We are dealing with it alright. But not like the Goody two shoes that we used to be. Although no one knows it that way. Life is simple. People are not. They are high on illusion or hung over on reality. So much so that any attempts at talking them out of their ridiculous assumptions or psychic outbursts only falls into deaf years. We became weary of our condemned routine and decided to find our own way.
We are on the move, although no one knows the real reasons of what we are doing or where we are moving. "Family" thinks we are happy. The indicators are there – we travel, we do the vacations, we shop, we laugh, what else one needs to know if someone is actually happy? For them, we are the good kids who do a lot of traveling on business. To ourselves, we are lost rowing in a sea without a compass and the shore is nowhere in sight.

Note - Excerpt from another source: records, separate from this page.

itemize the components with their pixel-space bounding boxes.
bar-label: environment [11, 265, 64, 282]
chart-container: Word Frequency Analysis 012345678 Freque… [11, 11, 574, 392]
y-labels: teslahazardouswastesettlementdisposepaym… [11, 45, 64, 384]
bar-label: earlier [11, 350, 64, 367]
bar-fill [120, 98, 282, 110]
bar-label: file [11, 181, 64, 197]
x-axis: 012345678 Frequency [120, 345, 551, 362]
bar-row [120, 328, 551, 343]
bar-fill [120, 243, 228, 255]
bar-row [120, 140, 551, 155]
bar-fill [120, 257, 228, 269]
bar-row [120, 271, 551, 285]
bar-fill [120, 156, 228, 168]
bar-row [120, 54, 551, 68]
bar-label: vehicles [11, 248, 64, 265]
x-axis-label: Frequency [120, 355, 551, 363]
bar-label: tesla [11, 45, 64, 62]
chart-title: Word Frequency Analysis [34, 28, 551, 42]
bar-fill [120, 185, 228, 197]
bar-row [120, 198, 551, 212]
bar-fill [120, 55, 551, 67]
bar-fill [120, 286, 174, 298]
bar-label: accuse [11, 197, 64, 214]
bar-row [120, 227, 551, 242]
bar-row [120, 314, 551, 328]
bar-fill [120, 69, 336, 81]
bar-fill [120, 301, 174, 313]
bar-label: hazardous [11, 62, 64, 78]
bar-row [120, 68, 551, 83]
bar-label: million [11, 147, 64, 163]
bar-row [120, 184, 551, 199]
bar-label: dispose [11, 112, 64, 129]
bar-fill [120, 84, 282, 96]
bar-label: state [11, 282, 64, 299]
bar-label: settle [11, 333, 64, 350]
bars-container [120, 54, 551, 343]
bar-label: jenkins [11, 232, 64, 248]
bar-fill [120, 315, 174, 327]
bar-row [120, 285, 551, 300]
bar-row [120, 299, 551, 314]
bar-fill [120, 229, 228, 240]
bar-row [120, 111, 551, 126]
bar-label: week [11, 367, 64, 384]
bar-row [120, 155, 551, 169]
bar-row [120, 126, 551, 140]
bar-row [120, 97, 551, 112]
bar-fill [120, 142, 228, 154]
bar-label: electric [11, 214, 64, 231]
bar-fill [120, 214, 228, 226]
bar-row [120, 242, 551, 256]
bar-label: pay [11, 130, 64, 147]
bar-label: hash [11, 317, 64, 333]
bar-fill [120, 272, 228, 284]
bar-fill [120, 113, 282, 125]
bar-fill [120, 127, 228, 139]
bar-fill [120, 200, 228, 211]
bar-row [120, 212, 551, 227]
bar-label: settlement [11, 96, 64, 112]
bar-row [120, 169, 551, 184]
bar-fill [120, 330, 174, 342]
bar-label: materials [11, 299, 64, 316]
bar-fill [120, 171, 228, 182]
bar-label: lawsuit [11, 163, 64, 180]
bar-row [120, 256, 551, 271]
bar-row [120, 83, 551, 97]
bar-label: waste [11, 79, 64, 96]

May be we could still have waited for more time, until the day when the deaf ears would open up. May be, if we could’ve drugged ourselves with a few capsules of Solvomycin from Wal-mart, everything would’ve been solved and life would’ve been back to being a fairy tale. Life is a honey moon. Except that the honey doesn’t taste good at some times, and the moon is hidden by clouds at other times.

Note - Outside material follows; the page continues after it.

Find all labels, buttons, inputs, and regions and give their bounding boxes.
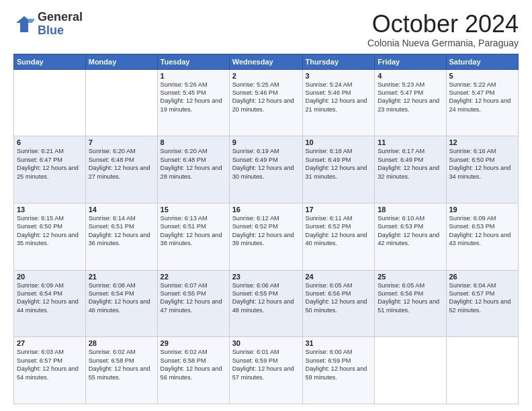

“Deal with it, kid”, an elder told me. “It’s the same with everyone”, a veteran confided. “You can’t run away from troubles. You’ll have to come back to it someday”, told a peer. I agree with everyone. Except that they are not me, and they haven’t seen what I’ve seen. But how do you tell the world you don’t bother about it anymore? I guess you just don’t. And that’s what we’ve done. Kept quiet, and moved. “Cheeky, but you did the right thing”, a friend smiled when he heard our story, “Life finds a way”.
We’ve set out to do what we think is our pursuit of happiness. We are moving places, driving in near-zero visibility. We don’t know where our next turn is, or how long until we stop again. We don’t know if we’ll run out of gas, or reach our hitherto unknown destination soon enough. We don’t know if we are alone, or there are other cars beside us. But we do know that we’ll keep driving.